Are you doing your bit?

There has been a lot of discussion in the media, the internet and down the pub about whther £44,000 is a lot of money or whether somebody who earns that much should be getting benefits, or more importantly, whether somebody earning £15,000 a year should be subsidising the children of someone else earning 3 times as much.

SoI did what I usually do in these circumstances, and got out a metaphorical envelope to do some sums on the back thereof.  It trurns ot that there are about 60 million of us give or take a cargo ship of illegal immigrants and the government plans to spend £680 billion this year, but there is an additional £30 billion or more of tax xcredits that the gobvernment calls "negative taxation" and lopps off the tax receipts number but should really add onto spending, so let's do that.  That gives us an average spend in central and local government of £12,000.

Now I know that we all receive different amount at different times in our lives, and some of us are perfectly healthy until we drop dead while others make the localhospital a second home, but bear with me and let us just assume that we all draw the same average figure throughout our lives, and let's call that figure £12,000.
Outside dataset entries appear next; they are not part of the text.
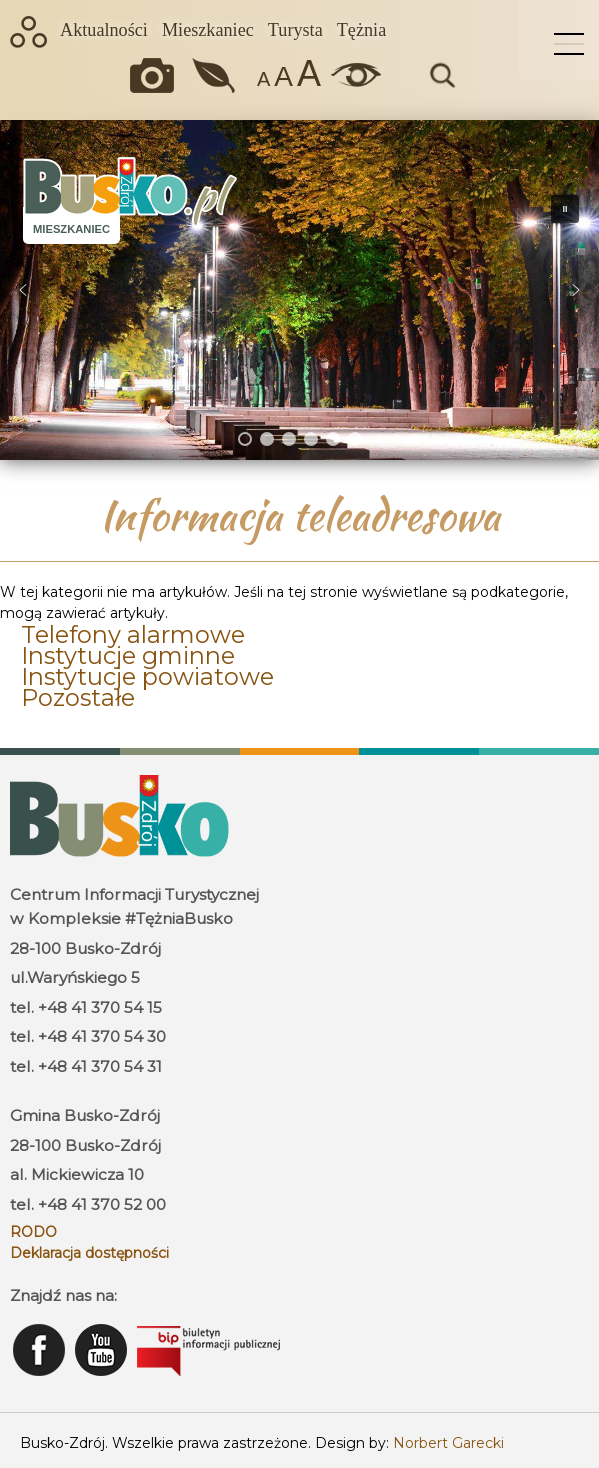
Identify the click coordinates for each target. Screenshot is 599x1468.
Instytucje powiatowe (147, 676)
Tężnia (361, 30)
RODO (33, 1232)
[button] (23, 290)
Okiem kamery (157, 75)
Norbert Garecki (448, 1443)
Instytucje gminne (128, 655)
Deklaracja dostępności (89, 1253)
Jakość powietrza (215, 75)
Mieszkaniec (208, 30)
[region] (299, 290)
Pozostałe (78, 697)
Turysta (295, 30)
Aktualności (104, 30)
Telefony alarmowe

Well the good news for Mrs £15k Shop Assistant is that she isn't subsidising any one.  On the back of my envelope I made some broad brush assumptions about council tax and VAT, based on income and then came up with a figure for the total amount of income tax, NI, council tax, VAT and other duties that someone would spend according to their income (assuming it was all spent). Quite horrifically for Mrs Assistant about 40% of her gross income ends up in the government's maw, but that means she is only paying half of the value of services the government says she receives, and none of the cost of any dependent relatives.

To come close to breaking even for her ow account she would have to earn £30,000, and for 2, 3 and 4 people she would have to earn £55,000, £75,000 and £96,000. The situation would be slightly more in her facvour with a second earner earning rougly the same salary, because the government would be spending as much on them as they paid in tax for 2, 3 and 4 people if they both earned £16,000, £48,000 and £58,000.

Or to pu it another way, anyone with 2.4 kids who earns less than £125k is living off the state.

And who is picking up the tab for that?  Your grandchildren.